EXERCISE GOAL: Every line of the material below that holds the string "Кудса" should be copied.

----

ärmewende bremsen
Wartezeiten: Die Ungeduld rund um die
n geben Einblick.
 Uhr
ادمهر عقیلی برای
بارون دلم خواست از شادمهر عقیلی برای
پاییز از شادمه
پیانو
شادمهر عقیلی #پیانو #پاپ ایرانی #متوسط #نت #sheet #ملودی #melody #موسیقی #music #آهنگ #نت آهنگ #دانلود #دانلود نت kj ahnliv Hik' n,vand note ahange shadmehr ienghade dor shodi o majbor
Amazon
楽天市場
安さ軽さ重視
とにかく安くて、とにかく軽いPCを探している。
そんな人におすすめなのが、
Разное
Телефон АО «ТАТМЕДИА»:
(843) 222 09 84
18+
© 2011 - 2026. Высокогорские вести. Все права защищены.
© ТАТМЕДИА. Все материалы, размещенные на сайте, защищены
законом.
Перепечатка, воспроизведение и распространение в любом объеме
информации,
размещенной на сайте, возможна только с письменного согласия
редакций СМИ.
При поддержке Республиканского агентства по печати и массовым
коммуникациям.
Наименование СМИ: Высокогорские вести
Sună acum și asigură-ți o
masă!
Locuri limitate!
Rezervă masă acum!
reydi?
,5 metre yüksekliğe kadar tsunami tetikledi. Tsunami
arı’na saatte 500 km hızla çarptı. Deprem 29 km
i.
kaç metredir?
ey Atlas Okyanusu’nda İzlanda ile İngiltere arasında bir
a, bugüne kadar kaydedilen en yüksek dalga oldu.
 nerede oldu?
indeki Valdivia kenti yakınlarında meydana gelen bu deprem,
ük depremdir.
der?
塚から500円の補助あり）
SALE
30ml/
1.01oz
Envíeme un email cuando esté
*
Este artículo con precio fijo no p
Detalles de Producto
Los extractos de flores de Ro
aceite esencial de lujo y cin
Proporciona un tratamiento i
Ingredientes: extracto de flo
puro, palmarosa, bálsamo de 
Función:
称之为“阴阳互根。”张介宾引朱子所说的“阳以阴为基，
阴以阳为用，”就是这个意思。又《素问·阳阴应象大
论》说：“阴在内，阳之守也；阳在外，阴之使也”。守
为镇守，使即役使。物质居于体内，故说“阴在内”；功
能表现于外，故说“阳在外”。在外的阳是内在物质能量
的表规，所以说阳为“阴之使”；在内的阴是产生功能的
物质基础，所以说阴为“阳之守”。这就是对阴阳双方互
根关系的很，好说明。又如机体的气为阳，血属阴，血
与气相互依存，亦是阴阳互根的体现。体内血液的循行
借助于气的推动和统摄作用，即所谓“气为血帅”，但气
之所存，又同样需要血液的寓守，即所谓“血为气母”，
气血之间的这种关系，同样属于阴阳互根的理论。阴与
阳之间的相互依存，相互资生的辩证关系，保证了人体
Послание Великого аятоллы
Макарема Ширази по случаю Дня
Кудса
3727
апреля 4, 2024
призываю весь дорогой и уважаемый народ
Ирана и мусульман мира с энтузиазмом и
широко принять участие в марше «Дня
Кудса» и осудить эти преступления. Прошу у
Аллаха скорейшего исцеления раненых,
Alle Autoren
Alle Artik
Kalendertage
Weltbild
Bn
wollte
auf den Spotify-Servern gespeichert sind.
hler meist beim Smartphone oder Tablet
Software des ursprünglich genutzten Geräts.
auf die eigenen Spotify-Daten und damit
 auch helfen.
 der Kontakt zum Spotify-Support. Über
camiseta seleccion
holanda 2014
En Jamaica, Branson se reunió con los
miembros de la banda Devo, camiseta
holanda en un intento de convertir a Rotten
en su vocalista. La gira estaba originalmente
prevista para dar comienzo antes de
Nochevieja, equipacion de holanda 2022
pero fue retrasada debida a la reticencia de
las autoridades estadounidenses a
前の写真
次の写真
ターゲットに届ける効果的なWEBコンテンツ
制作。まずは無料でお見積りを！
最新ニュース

----

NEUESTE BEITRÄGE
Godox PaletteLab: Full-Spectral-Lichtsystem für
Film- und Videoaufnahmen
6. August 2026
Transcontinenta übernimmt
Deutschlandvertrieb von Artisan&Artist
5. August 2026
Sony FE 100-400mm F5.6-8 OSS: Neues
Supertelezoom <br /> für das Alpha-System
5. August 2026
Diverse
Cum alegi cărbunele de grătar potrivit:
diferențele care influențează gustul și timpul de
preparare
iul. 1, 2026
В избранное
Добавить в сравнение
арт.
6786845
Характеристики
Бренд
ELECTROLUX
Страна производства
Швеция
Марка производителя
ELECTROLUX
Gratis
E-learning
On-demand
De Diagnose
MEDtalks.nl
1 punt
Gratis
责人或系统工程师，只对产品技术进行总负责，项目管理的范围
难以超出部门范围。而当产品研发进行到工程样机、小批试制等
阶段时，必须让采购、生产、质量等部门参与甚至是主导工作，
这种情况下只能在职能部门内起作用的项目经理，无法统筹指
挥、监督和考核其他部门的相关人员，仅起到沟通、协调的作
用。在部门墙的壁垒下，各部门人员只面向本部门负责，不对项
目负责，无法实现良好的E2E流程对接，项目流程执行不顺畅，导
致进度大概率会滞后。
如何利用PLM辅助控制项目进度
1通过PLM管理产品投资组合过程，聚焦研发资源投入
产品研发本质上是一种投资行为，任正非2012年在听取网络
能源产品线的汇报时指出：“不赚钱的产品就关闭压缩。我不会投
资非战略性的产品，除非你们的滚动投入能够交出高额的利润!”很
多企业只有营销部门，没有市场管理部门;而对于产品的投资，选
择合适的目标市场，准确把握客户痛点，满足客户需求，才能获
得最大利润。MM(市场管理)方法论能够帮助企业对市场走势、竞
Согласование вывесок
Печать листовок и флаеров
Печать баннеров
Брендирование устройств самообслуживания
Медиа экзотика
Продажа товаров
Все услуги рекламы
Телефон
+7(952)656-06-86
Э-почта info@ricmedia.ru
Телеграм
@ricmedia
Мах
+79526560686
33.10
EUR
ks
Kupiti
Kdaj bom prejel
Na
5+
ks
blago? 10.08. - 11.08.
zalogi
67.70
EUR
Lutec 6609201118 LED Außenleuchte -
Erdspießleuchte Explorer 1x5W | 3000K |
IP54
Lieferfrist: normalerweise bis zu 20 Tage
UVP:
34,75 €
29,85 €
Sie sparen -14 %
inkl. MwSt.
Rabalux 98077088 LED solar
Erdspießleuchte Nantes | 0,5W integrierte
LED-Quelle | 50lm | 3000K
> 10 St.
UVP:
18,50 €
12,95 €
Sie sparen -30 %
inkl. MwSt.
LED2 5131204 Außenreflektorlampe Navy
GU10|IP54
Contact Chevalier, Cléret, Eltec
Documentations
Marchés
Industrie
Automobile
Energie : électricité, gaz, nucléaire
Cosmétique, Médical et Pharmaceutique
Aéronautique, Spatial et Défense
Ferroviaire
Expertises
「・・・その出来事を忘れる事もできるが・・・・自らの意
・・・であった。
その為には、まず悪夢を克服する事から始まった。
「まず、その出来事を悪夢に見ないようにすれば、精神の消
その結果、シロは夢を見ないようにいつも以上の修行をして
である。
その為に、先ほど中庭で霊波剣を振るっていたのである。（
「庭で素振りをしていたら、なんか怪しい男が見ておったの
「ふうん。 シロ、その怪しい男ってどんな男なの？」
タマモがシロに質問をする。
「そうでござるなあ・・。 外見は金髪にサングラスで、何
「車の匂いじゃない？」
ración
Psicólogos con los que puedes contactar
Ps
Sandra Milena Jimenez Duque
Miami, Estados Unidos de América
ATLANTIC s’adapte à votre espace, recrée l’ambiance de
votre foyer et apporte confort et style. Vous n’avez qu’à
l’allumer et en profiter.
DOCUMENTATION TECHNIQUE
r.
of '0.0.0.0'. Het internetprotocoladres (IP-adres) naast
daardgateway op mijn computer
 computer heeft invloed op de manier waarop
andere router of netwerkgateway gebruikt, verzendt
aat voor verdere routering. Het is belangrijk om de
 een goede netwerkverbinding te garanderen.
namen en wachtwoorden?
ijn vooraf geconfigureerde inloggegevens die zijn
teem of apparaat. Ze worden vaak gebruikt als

----

TASK RESPONSE:
Кудса
Кудса» и осудить эти преступления. Прошу у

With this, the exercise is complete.